* **Data shown**:
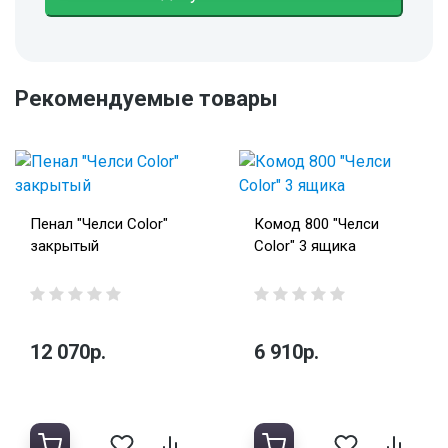
Рекомендуемые товары
Пенал "Челси Color"
Комод 800 "Челси
закрытый
Color" 3 ящика
12 070р.
6 910р.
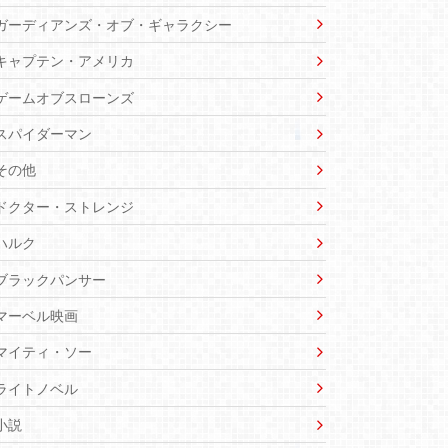
ガーディアンズ・オブ・ギャラクシー
キャプテン・アメリカ
ゲームオブスローンズ
スパイダーマン
その他
ドクター・ストレンジ
ハルク
ブラックパンサー
マーベル映画
マイティ・ソー
ライトノベル
小説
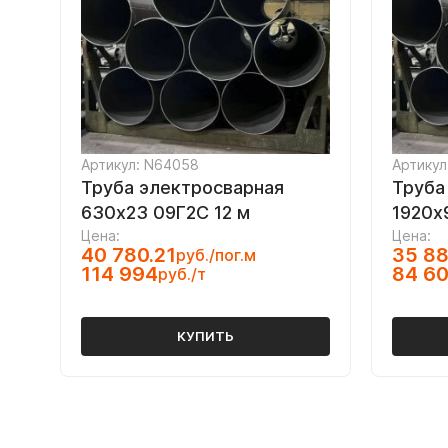
Артикул: N64058
Артикул
Труба электросварная
Труба
630х23 09Г2С 12 м
1920х9
Цена:
Цена:
40 780.21
35 88
руб./пог.м
114 994
84 60
руб./т
КУПИТЬ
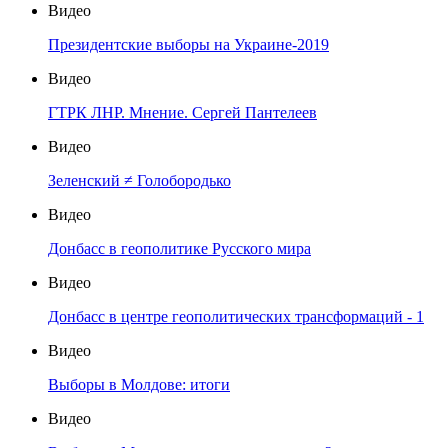
Видео
Президентские выборы на Украине-2019
Видео
ГТРК ЛНР. Мнение. Сергей Пантелеев
Видео
Зеленский ≠ Голобородько
Видео
Донбасс в геополитике Русского мира
Видео
Донбасс в центре геополитических трансформаций - 1
Видео
Выборы в Молдове: итоги
Видео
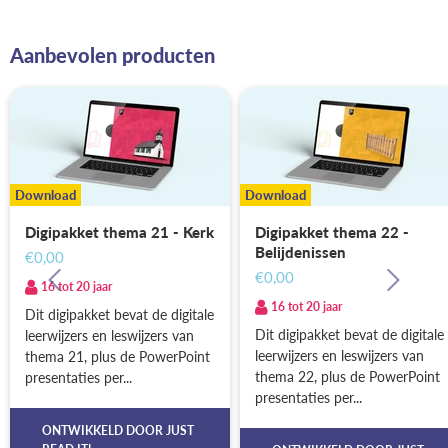
Aanbevolen producten
Download
Download
Digipakket thema 21 - Kerk
Digipakket thema 22 -
Belijdenissen
€0,00
€0,00
16 tot 20 jaar
16 tot 20 jaar
Dit digipakket bevat de digitale
Dit digipakket bevat de digitale
leerwijzers en leswijzers van
leerwijzers en leswijzers van
thema 21, plus de PowerPoint
thema 22, plus de PowerPoint
presentaties per...
presentaties per...
ONTWIKKELD DOOR
JUST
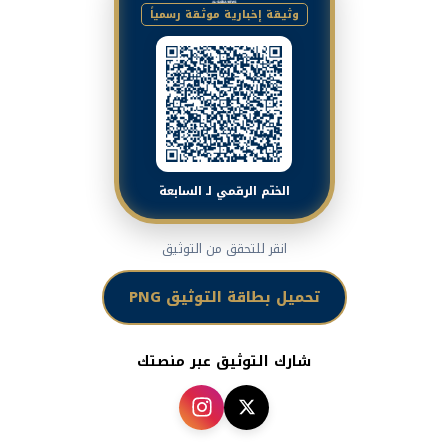
وثيقة إخبارية موثقة رسمياً
الختم الرقمي لـ السابعة
انقر للتحقق من التوثيق
تحميل بطاقة التوثيق PNG
شارك التوثيق عبر منصتك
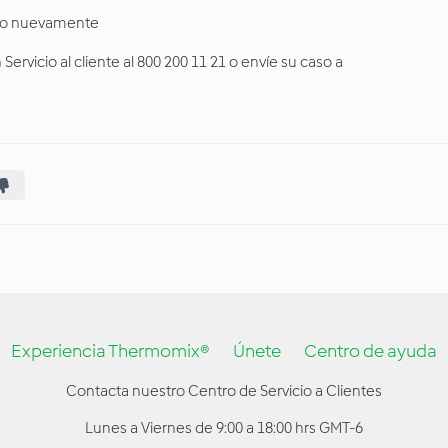
arlo nuevamente
ervicio al cliente al 800 200 11 21 o envíe su caso a
Experiencia Thermomix®
Únete
Centro de ayuda
Contacta nuestro Centro de Servicio a Clientes
Lunes a Viernes de 9:00 a 18:00 hrs GMT-6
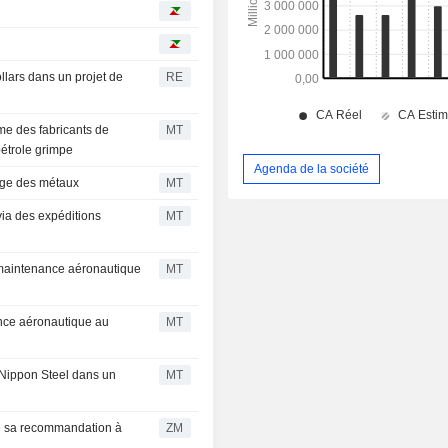
llars dans un projet de
RE
me des fabricants de
MT
pétrole grimpe
Agenda de la société
lage des métaux
MT
via des expéditions
MT
maintenance aéronautique
MT
ance aéronautique au
MT
t Nippon Steel dans un
MT
ZM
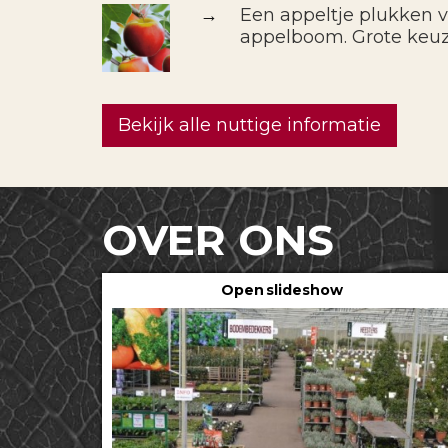
→
Een appeltje plukken 
appelboom. Grote keu
Bekijk alle nuttige informatie
OVER ONS
Open slideshow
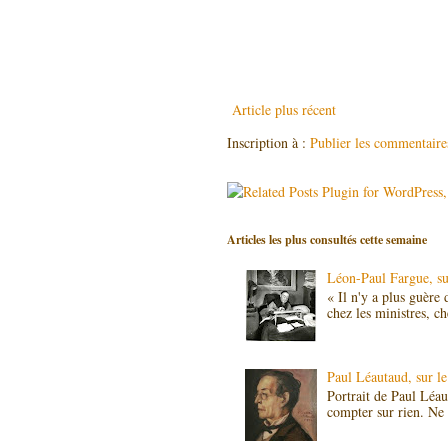
Article plus récent
Inscription à :
Publier les commentair
Articles les plus consultés cette semaine
Léon-Paul Fargue, sur
« Il n'y a plus guère
chez les ministres, c
Paul Léautaud, sur le 
Portrait de Paul Léa
compter sur rien. Ne 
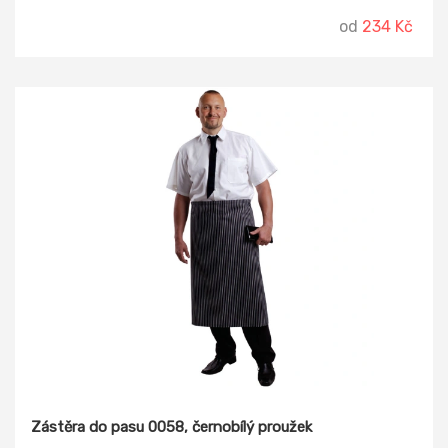
od
234 Kč
Zástěra do pasu 0058, černobílý proužek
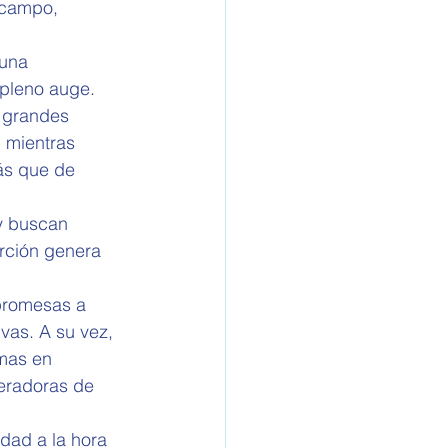
 campo, 
 una 
 pleno auge. 
 grandes 
 mientras 
ás que de 
y buscan 
rción genera 
 promesas a 
vas. A su vez, 
mas en 
eradoras de 
dad a la hora 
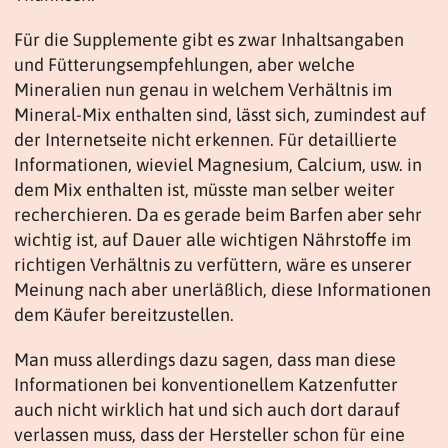
Für die Supplemente gibt es zwar Inhaltsangaben
und Fütterungsempfehlungen, aber welche
Mineralien nun genau in welchem Verhältnis im
Mineral-Mix enthalten sind, lässt sich, zumindest auf
der Internetseite nicht erkennen. Für detaillierte
Informationen, wieviel Magnesium, Calcium, usw. in
dem Mix enthalten ist, müsste man selber weiter
recherchieren. Da es gerade beim Barfen aber sehr
wichtig ist, auf Dauer alle wichtigen Nährstoffe im
richtigen Verhältnis zu verfüttern, wäre es unserer
Meinung nach aber unerläßlich, diese Informationen
dem Käufer bereitzustellen.
Man muss allerdings dazu sagen, dass man diese
Informationen bei konventionellem Katzenfutter
auch nicht wirklich hat und sich auch dort darauf
verlassen muss, dass der Hersteller schon für eine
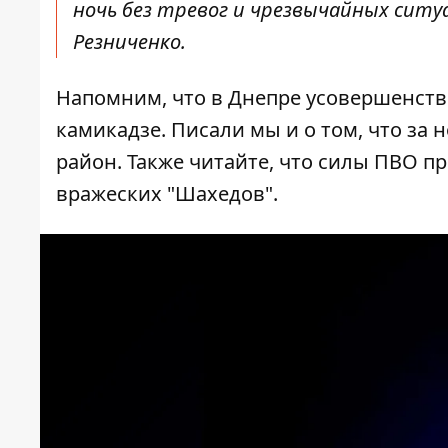
ночь без тревог и чрезвычайных ситу
Резниченко.
Напомним, что в Днепре
усовершенств
камикадзе
. Писали мы и о том, что за
район
. Также читайте, что силы ПВО 
вражеских "Шахедов"
.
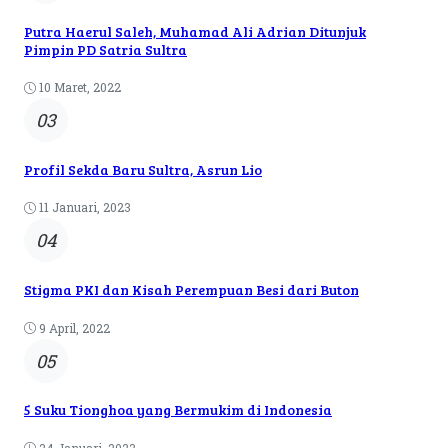
Putra Haerul Saleh, Muhamad Ali Adrian Ditunjuk
Pimpin PD Satria Sultra
10 Maret, 2022
03
Profil Sekda Baru Sultra, Asrun Lio
11 Januari, 2023
04
Stigma PKI dan Kisah Perempuan Besi dari Buton
9 April, 2022
05
5 Suku Tionghoa yang Bermukim di Indonesia
24 Januari, 2023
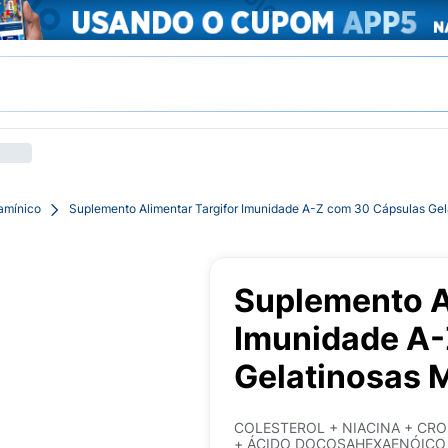
tamínico
Suplemento Alimentar Targifor Imunidade A-Z com 30 Cápsulas Gel
Suplemento A
Imunidade A-
Gelatinosas 
COLESTEROL + NIACINA + CRO
+ ÁCIDO DOCOSAHEXAENÓICO (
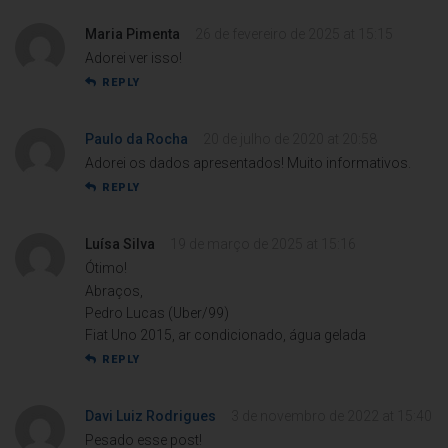
Maria Pimenta
26 de fevereiro de 2025 at 15:15
Adorei ver isso!
REPLY
Paulo da Rocha
20 de julho de 2020 at 20:58
Adorei os dados apresentados! Muito informativos.
REPLY
Luísa Silva
19 de março de 2025 at 15:16
Ótimo!
Abraços,
Pedro Lucas (Uber/99)
Fiat Uno 2015, ar condicionado, água gelada
REPLY
Davi Luiz Rodrigues
3 de novembro de 2022 at 15:40
Pesado esse post!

* **Required action**: Print the data again word for word, pictures excluded.

* **Response**:
Рекомендуемые товары
Пенал "Челси Color"
Комод 800 "Челси
закрытый
Color" 3 ящика
12 070р.
6 910р.
ガーディアンズ・オブ・ギャラクシー
キャプテン・アメリカ
ゲームオブスローンズ
スパイダーマン
その他
ドクター・ストレンジ
ハルク
ブラックパンサー
マーベル映画
マイティ・ソー
ライトノベル
小説
Артикул: N64058
Артикул
Труба электросварная
Труба
630х23 09Г2С 12 м
1920х9
Цена:
Цена:
40 780.21
35 88
руб./пог.м
114 994
84 60
руб./т
КУПИТЬ
Видео
Президентские выборы на Украине-2019
Видео
ГТРК ЛНР. Мнение. Сергей Пантелеев
Видео
Зеленский ≠ Голобородько
Видео
Донбасс в геополитике Русского мира
Видео
Донбасс в центре геополитических трансформаций - 1
Видео
Выборы в Молдове: итоги
Видео
Aanbevolen producten
Download
Download
Digipakket thema 21 - Kerk
Digipakket thema 22 -
Belijdenissen
€0,00
€0,00
16 tot 20 jaar
16 tot 20 jaar
Dit digipakket bevat de digitale
Dit digipakket bevat de digitale
leerwijzers en leswijzers van
leerwijzers en leswijzers van
thema 21, plus de PowerPoint
thema 22, plus de PowerPoint
presentaties per...
presentaties per...
ONTWIKKELD DOOR
JUST
وثيقة إخبارية موثقة رسمياً
الختم الرقمي لـ السابعة
انقر للتحقق من التوثيق
تحميل بطاقة التوثيق PNG
شارك التوثيق عبر منصتك
arlo nuevamente
ervicio al cliente al 800 200 11 21 o envíe su caso a
Experiencia Thermomix®
Únete
Centro de ayuda
Contacta nuestro Centro de Servicio a Clientes
Lunes a Viernes de 9:00 a 18:00 hrs GMT-6
llars dans un projet de
RE
me des fabricants de
MT
pétrole grimpe
Agenda de la société
lage des métaux
MT
via des expéditions
MT
maintenance aéronautique
MT
ance aéronautique au
MT
t Nippon Steel dans un
MT
ZM
→
Een appeltje plukken 
appelboom. Grote keu
Bekijk alle nuttige informatie
OVER ONS
Open slideshow
Article plus récent
Inscription à :
Publier les commentair
Articles les plus consultés cette semaine
Léon-Paul Fargue, sur
« Il n'y a plus guère
chez les ministres, c
Paul Léautaud, sur le 
Portrait de Paul Léa
compter sur rien. Ne 
od
234 Kč
Zástěra do pasu 0058, černobílý proužek
 campo, 
 una 
 pleno auge. 
 grandes 
 mientras 
ás que de 
y buscan 
rción genera 
 promesas a 
vas. A su vez, 
mas en 
eradoras de 
dad a la hora 
Für die Supplemente gibt es zwar Inhaltsangaben
und Fütterungsempfehlungen, aber welche
Mineralien nun genau in welchem Verhältnis im
Mineral-Mix enthalten sind, lässt sich, zumindest auf
der Internetseite nicht erkennen. Für detaillierte
Informationen, wieviel Magnesium, Calcium, usw. in
dem Mix enthalten ist, müsste man selber weiter
recherchieren. Da es gerade beim Barfen aber sehr
wichtig ist, auf Dauer alle wichtigen Nährstoffe im
richtigen Verhältnis zu verfüttern, wäre es unserer
Meinung nach aber unerläßlich, diese Informationen
dem Käufer bereitzustellen.
Man muss allerdings dazu sagen, dass man diese
Informationen bei konventionellem Katzenfutter
auch nicht wirklich hat und sich auch dort darauf
verlassen muss, dass der Hersteller schon für eine
ночь без тревог и чрезвычайных ситу
Резниченко.
Напомним, что в Днепре
усовершенств
камикадзе
. Писали мы и о том, что за
район
. Также читайте, что силы ПВО 
вражеских "Шахедов"
.
Putra Haerul Saleh, Muhamad Ali Adrian Ditunjuk
Pimpin PD Satria Sultra
10 Maret, 2022
03
Profil Sekda Baru Sultra, Asrun Lio
11 Januari, 2023
04
Stigma PKI dan Kisah Perempuan Besi dari Buton
9 April, 2022
05
5 Suku Tionghoa yang Bermukim di Indonesia
24 Januari, 2023
tamínico
Suplemento Alimentar Targifor Imunidade A-Z com 30 Cápsulas Gel
Suplemento A
Imunidade A-
Gelatinosas 
COLESTEROL + NIACINA + CRO
+ ÁCIDO DOCOSAHEXAENÓICO (
Maria Pimenta
26 de fevereiro de 2025 at 15:15
Adorei ver isso!
REPLY
Paulo da Rocha
20 de julho de 2020 at 20:58
Adorei os dados apresentados! Muito informativos.
REPLY
Luísa Silva
19 de março de 2025 at 15:16
Ótimo!
Abraços,
Pedro Lucas (Uber/99)
Fiat Uno 2015, ar condicionado, água gelada
REPLY
Davi Luiz Rodrigues
3 de novembro de 2022 at 15:40
Pesado esse post!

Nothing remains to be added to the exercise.